What you need to do ▸ Although the records contain pictures, print none of them; print exactly the lines from the one with "NEXT ARTICLE" through the last line.

Given records ▸
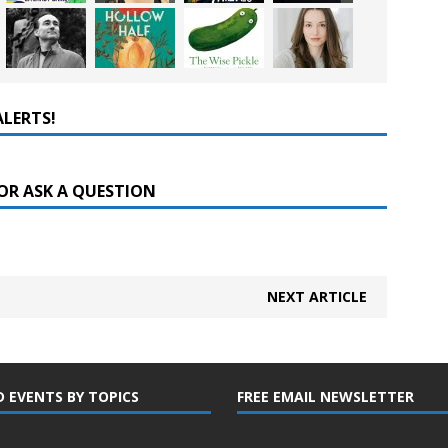
ALERTS!
OR ASK A QUESTION
NEXT ARTICLE
D EVENTS BY TOPICS
FREE EMAIL NEWSLETTER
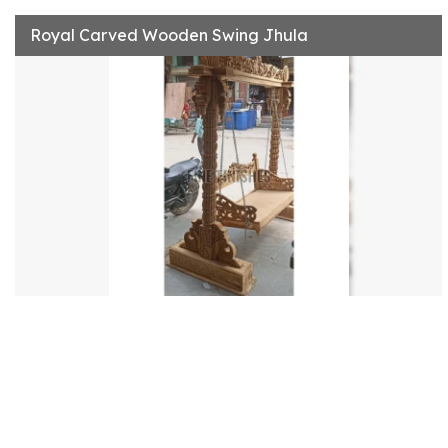
Royal Carved Wooden Swing Jhula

Answer to the problem ▸
NEXT ARTICLE
D EVENTS BY TOPICS
FREE EMAIL NEWSLETTER
Royal Carved Wooden Swing Jhula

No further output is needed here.